Start of DATASET EXTRACT

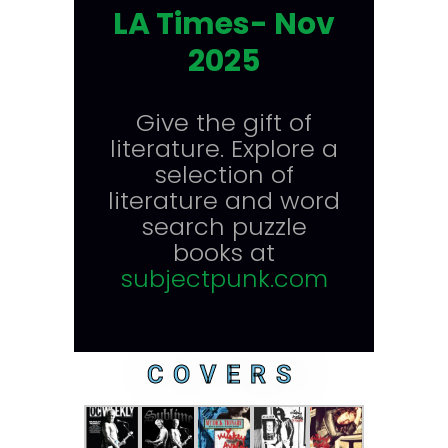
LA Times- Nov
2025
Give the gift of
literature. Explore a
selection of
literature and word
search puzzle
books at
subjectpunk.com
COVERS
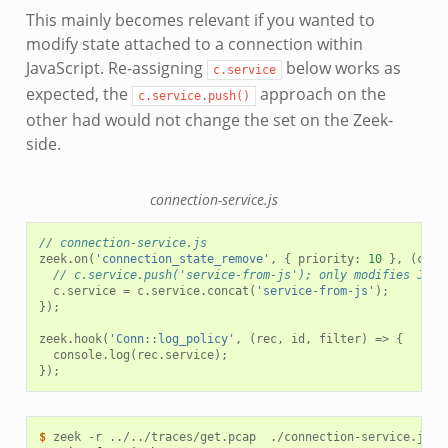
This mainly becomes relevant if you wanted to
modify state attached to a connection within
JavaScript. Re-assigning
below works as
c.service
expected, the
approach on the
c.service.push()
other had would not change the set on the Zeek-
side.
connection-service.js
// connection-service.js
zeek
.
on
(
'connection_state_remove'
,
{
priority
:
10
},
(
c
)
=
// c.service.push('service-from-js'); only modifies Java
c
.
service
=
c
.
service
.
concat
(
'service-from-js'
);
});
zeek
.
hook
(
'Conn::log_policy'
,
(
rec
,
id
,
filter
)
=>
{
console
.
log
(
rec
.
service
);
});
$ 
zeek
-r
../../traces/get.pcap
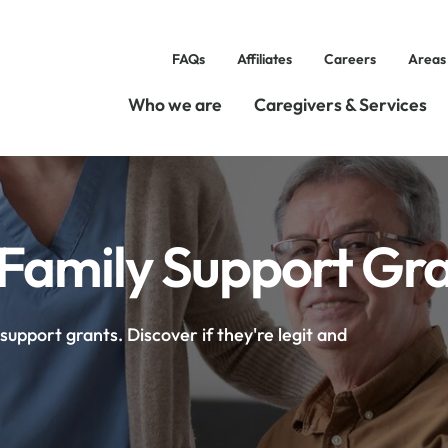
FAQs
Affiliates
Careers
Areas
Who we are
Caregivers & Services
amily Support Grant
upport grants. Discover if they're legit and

End of DATASET EXTRACT
Start of DATASET EXTRACT

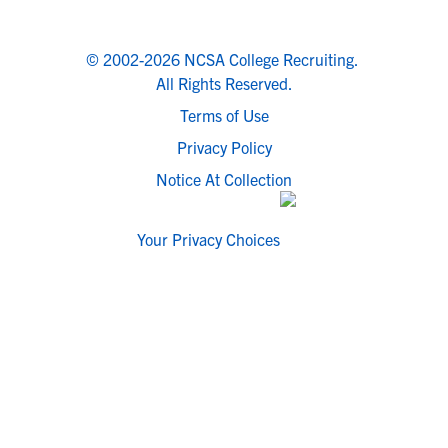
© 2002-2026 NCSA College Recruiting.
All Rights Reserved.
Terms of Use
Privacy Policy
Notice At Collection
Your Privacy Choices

End of DATASET EXTRACT
Start of DATASET EXTRACT

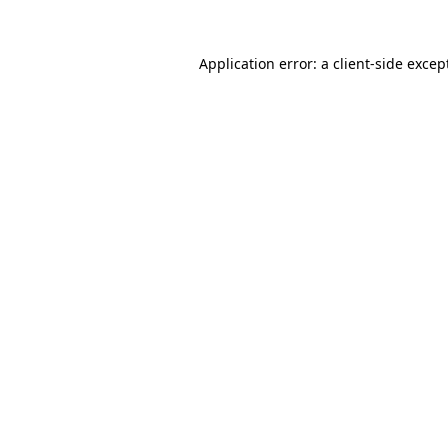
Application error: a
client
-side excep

End of DATASET EXTRACT

Look for the string "push" in the listing above and copy every line holding it.

ANSWER FOR THE TASK:
c.service.push()
// c.service.push('service-from-js'); only modifies Java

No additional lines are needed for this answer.